-- Source material follows --

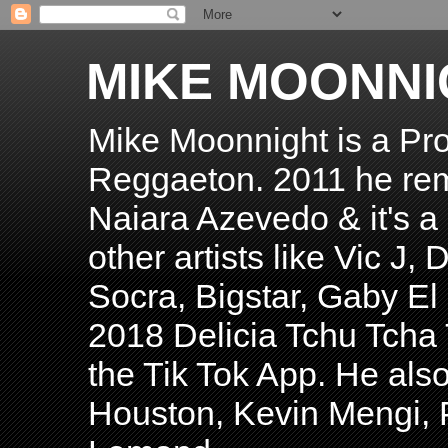
MIKE MOONNI
Mike Moonnight is a Pro
Reggaeton. 2011 he re
Naiara Azevedo & it's a H
other artists like Vic J
Socra, Bigstar, Gaby E
2018 Delicia Tchu Tcha 
the Tik Tok App. He als
Houston, Kevin Mengi, P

-- Source material concluded --

* _Your assignment_
Could you return the entire listing above verbatim while dropping each picture?

* _Answer for the task_
MIKE MOONNI
Mike Moonnight is a Pro
Reggaeton. 2011 he re
Naiara Azevedo & it's a H
other artists like Vic J
Socra, Bigstar, Gaby E
2018 Delicia Tchu Tcha 
the Tik Tok App. He als
Houston, Kevin Mengi, P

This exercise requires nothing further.